Jacksonville Jaguars NFL players kneel before the national anthem before their game against the New York Jets on Oct. 1, 2017. Photo by REUTERS/Eduardo Munoz

In America, there’s a significant kind of public insistence that one’s “freedom” is fundamentally tied to one’s wealth.

Much of the country views America through an aspirational and transformative lens, a colorblind and bias-free utopia, wherein wealth conveys equality and acts as a panacea for social and racial ills. Once an individual achieves massive financial success, or so the message goes, he or she will “transcend” the scourge of economic and racial inequality, truly becoming “free.”

Working in parallel with this reverence for this colorblind version of the “American Dream” is the belief that economic privilege mandates patriotic gratitude. Across industries and disciplines, Americans are told to love their nation uncritically, be thankful that they are exceptional enough to live in a country that allows citizens the opportunity to reach astronomical heights of economic prosperity.

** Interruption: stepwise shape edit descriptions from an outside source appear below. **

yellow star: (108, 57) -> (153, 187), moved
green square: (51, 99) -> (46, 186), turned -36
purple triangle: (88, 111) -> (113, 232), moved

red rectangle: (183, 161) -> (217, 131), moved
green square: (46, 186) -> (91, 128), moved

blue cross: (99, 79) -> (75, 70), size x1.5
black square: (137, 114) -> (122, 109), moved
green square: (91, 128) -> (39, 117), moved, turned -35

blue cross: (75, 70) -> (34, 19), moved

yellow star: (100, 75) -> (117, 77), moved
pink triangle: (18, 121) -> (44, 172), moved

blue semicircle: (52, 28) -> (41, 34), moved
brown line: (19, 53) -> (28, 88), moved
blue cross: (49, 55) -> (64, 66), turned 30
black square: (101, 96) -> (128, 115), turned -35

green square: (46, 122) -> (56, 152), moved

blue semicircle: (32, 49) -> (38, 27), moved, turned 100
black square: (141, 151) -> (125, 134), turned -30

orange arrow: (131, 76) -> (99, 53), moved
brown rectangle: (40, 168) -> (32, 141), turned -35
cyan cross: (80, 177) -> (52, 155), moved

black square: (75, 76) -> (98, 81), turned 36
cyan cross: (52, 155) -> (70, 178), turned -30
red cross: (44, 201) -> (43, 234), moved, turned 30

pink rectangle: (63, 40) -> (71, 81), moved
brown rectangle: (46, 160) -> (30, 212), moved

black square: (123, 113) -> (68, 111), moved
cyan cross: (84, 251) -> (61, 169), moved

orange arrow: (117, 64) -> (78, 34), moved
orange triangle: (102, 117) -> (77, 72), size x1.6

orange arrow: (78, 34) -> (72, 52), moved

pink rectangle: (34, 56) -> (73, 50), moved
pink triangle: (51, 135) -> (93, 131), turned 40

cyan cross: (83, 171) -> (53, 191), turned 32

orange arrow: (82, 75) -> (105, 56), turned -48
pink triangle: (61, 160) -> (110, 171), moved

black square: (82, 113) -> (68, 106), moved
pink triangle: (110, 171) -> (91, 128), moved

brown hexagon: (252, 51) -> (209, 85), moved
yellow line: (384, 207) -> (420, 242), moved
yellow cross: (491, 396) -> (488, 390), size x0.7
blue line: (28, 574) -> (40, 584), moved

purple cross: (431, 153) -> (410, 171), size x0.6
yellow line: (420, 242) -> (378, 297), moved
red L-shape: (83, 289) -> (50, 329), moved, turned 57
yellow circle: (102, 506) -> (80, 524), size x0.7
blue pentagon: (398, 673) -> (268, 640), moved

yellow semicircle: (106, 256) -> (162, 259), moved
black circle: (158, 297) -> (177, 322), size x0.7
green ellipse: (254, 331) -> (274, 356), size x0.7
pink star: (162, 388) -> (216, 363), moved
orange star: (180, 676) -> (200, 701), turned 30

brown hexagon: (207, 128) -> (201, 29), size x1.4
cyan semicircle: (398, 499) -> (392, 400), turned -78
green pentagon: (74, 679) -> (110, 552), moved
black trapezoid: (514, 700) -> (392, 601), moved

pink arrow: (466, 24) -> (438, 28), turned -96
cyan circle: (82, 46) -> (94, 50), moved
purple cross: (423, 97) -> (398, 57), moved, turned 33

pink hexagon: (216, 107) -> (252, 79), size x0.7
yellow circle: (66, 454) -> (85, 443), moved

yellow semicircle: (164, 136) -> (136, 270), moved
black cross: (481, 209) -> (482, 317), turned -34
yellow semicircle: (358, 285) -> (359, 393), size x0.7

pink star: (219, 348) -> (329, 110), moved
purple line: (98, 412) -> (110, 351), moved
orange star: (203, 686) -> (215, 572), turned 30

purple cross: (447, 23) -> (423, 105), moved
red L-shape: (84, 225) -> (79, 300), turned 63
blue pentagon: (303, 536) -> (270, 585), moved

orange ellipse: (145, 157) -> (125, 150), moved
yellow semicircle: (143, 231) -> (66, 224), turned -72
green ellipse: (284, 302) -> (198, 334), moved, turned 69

For the nation’s black citizens, there’s often an additional racialized presumption lurking under the surface of these concepts: the notion that black success and wealth demands public silence on systemic issues of inequality and oppression.

One’s economic privilege is a lousy barrier against discrimination and oppression.

These are durable and fragile ideologies that prop up the concept of the American Dream – durable because they are encoded in the very fabric of American culture (most Americans, including African Americans, have readily embraced these ideologies as assumed facts); yet fragile because it’s all too easy to see that one’s economic privilege is a lousy barrier against both individual and systemic discrimination and oppression.

Consequently, black people have also been among the most vocal challengers of these ideologies, as we’ve seen most recently with the Colin Kaepernick and the NFL #TakeAKnee demonstrations. In a show of solidary with the free agent quarterback, professional football players – the vast majority of whom are black – have been kneeling during the National Anthem as a means of protesting racial injustice and police brutality.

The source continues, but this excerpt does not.